Finck is the apotheosis of the contemporary New York jazz musician- educated, articulate, and widely read. His humor is always sagacious and often hysterical. With both his parents involved in music, he began playing bass at age 10 and while still in high school studied with several bassists from the Philadelphia Orchestra. Upon graduation from the Eastman School of Music he immediately plunged into touring with the Woody Herman band. His jazz career has been remarkable. As Andre Previn notes, "I have worked with David Finck in many different circumstances and venues, for a period of eight years, and in my opinion, there is no one who is as good a jazz bassist and collaborator."



The key to his talent has been best described by Finck himself: "I hear music as a spoken language. When I listen, I'm conscious of the breaths that are taken during a phrase; I hear the vocabulary, the inflection and the syntax." This often used analogy of music to language is conspicuously helpful when analyzing Finck's performing approach. When he plays he can indeed switch from active to passive voice and from imperative to subjunctive mood. His solos reflect the best rhetorical traditions of subordination and parallel structure. And in his vocal accompanying, he always chooses the correct modifier be it adjective, adverb or participial phrase.



In his continuing saga of pursuing a musical renaissance existence, Finck has become a producer, arranger, songwriter and lecturer/essayist. In the former incarnations he has of late created some magic for two emerging talents: Peter Cincotti and Christy Baron. Says Baron of her mentor "as an arranger and producer, he's able to apply the intention of the lyricist within the structure of his arrangements, while keeping his ideas fresh and unique." And in writing for the Village Voice in an issue celebrating Frank Sinatra's 80th birthday Finck presciently isolated Sinatra's "ability to combine musical language with poetic language."

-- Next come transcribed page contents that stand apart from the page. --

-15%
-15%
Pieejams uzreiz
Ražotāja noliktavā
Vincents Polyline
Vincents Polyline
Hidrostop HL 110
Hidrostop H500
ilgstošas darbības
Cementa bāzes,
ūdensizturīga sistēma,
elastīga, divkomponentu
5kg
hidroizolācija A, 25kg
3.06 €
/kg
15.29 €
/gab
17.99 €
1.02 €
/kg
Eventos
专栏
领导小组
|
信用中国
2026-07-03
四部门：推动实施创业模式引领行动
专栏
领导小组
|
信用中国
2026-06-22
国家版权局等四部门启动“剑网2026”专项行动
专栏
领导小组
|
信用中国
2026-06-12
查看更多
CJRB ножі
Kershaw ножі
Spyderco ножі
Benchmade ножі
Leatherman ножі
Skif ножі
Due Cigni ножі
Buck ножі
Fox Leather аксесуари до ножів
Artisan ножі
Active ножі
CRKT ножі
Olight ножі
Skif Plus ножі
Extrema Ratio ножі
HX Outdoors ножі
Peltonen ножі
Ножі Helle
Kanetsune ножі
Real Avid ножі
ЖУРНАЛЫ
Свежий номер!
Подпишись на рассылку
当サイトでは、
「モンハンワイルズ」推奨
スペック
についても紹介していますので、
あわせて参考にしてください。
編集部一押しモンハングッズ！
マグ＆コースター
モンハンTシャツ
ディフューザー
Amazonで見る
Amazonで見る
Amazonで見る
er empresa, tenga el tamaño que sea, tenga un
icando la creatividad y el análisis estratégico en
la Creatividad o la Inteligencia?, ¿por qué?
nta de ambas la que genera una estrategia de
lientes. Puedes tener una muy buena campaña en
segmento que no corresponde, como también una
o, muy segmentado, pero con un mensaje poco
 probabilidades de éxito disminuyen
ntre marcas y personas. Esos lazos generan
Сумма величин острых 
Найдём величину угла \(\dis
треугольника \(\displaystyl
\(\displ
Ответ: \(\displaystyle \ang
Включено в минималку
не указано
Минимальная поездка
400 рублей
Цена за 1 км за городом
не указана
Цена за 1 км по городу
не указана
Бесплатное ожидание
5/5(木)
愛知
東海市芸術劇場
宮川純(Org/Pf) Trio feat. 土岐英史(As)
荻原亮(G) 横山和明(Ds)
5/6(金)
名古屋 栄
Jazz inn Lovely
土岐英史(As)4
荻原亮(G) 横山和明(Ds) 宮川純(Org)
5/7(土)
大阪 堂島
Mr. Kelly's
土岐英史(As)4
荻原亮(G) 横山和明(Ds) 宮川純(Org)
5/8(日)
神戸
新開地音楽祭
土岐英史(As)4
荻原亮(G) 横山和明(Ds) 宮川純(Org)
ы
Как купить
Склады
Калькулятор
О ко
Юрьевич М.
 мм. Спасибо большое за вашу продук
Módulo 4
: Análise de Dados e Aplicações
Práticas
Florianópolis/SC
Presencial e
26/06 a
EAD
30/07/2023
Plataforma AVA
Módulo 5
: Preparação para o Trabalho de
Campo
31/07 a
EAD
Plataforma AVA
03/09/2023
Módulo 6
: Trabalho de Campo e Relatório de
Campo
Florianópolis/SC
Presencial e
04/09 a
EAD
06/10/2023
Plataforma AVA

Finck has waited a long time to release a jazz CD as a leader, but finally we have Future Day—The David Finck Quartet (Soundbrush records) whose promos describe the selections as "music that's closest to his heart: jazz originals and standards of the last three decades, the ones that define his love affair with jazz." For the session, Finck has carefully chosen a crop of jazz standouts: vibraphonist (and fellow Eastman alum) Joe Locke, drummer Joe La Barbera, pianist Tom Ranier and special guests trumpeter Jeremy Pelt and tenorist Bob Sheppard. Predictably, the CD contains material that is thoughtfully arranged, compositionally fresh and masterfully performed. Another triumph for the ubiquitous David Finck.